The cast is decent, if not stellar. The first ingredient of a memorable Boheme has to be a quartet of male principals – Rodolfo, Marcello, Colline and Schaunard – who gel together and who, in those pre-Friends days, can portray student life in all its raucous, messy glory. The Atlanta cast is a little too sedate and careful for my liking, but Fabio Capitanucci sings idiomatically and with passion as Marcello and I warmed increasingly to the dark timbre of Denis Sedov as Colline. That brings me to the opera's hero, Marcus Haddock as Rodolfo. I have heard him in the opera house in Germany and he has always impressed me with his warm, open tenor sound: what he lacks is that big and thrilling 'ring' that a memorable Rodolfo has to bring to the part. We do not get that in this performance, and so my enthusiasm is muted. But Haddock sings competently and decently, and any Boheme first-timers in the Atlanta audience will not have felt short-changed.

Opposite him as Mimi is Norah Amsellem, whom I have never heard live. Once again, she sings the part accurately and with increasing intensity of feeling (those who have heard many Bohemes on disc may want to go straight to Act Four, where I think the whole performance takes fire in a way that the earlier acts do not) but there are two aspects of her singing that I do not really like. First, her vibrato is too pronounced and too liberally applied, to my ears at least. Mimi has to be a lovable, pathetic creature when we first encounter her, and Amsellem simply sounds too plummy. Secondly, her vowel sounds are all a bit dark for the Italian in which she is singing – there is a 'closed' quality to the voice that I do not find appealing. Track 9 is the one to hit ('Mi chiamano Mimi') – I don't think it will eclipse any of the great Mimis of the past.

The other female lead is the Musetta of Georgia Jarman. 'Quando men' vo soletta' is taken too slowly for me, but Jarman has a touch of the soubrette in the voice and I would enjoy seeing her sing the part onstage. Once again, I was impressed with her transition from the flighty, flirty Musetta whom we first meet on the Momus café table to the more serious, intense Musetta of Act Four in Mimi's deathbed scene. Here she comes into her own.

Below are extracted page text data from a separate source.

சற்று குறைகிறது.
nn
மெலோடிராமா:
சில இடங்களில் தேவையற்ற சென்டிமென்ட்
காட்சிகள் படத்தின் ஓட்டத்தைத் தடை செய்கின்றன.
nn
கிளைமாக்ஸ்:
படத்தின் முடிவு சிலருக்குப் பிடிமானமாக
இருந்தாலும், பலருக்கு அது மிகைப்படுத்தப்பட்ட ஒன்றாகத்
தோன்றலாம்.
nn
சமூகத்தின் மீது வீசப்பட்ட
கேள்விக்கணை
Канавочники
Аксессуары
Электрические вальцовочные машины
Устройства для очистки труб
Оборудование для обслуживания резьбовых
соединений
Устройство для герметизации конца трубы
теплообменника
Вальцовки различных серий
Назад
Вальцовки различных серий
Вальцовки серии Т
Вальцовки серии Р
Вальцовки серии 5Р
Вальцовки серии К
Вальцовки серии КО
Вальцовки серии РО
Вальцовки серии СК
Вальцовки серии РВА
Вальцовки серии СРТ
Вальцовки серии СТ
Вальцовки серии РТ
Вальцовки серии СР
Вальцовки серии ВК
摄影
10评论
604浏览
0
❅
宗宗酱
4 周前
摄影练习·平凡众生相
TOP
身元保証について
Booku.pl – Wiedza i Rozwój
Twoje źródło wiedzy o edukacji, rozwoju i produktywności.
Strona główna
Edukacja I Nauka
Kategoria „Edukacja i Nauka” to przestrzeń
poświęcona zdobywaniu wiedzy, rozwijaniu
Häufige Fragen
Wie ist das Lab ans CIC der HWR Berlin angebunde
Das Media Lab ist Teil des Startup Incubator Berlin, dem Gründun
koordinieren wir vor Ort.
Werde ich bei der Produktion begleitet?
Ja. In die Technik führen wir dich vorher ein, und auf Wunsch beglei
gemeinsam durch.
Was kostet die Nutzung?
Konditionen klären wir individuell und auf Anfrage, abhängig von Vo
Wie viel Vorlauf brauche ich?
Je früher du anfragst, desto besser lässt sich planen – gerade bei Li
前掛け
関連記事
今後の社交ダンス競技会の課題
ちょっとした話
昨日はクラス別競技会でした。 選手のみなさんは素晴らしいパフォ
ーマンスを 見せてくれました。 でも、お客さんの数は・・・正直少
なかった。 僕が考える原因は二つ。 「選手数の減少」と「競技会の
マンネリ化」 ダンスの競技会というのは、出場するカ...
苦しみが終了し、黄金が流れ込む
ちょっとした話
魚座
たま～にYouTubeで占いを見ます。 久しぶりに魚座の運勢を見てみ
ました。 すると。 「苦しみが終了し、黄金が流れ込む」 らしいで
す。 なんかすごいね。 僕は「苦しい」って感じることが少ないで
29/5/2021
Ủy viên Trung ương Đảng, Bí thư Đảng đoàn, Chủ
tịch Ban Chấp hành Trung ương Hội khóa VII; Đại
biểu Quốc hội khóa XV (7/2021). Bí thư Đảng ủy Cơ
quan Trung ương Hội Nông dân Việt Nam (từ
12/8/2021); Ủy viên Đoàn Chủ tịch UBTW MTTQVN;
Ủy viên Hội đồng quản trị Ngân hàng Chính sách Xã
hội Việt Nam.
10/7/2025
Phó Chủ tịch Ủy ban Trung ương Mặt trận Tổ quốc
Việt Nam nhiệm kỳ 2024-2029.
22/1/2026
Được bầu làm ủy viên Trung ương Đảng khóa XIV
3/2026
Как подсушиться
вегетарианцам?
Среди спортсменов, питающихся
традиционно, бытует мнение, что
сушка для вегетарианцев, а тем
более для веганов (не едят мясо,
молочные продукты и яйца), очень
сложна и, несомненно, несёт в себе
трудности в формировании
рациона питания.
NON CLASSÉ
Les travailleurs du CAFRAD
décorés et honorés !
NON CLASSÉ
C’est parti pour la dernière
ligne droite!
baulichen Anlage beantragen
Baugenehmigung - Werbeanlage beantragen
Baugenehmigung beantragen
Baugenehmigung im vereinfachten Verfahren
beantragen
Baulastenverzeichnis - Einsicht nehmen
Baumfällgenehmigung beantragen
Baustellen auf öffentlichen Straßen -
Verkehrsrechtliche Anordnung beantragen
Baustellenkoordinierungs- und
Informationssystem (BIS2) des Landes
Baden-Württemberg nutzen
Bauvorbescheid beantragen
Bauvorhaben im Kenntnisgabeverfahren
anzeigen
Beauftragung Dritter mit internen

Robert Spano conducts what are clearly large forces: the whole production has a big, spacious orchestral sound and the chorus are well drilled. He knows the work well and seems to love it: his orchestra respond with a lot of orchestral detail, and the Direct Digital Stream recording sounds great in a five speaker set-up (audience applause is included). Tempi overall could be brisker – it may simply be that the big, concerted passages had to be taken slowly given the large numbers of singers and players involved. But what I miss most with this sort of approach is what the Italians call ambientismo – that preoccupation by all writers of verismo opera to evoke the milieu through the music, to actually compose the décor of the piece into the score. I have four famous Boheme CD and DVD sets of the past that have this quality in abundance, all in slightly different ways. The Atlanta forces do not really come close to that aspect of the work. Had they done so, this might have been more of a recording to be reckoned with for it does, as I have said, contain much that is commendable.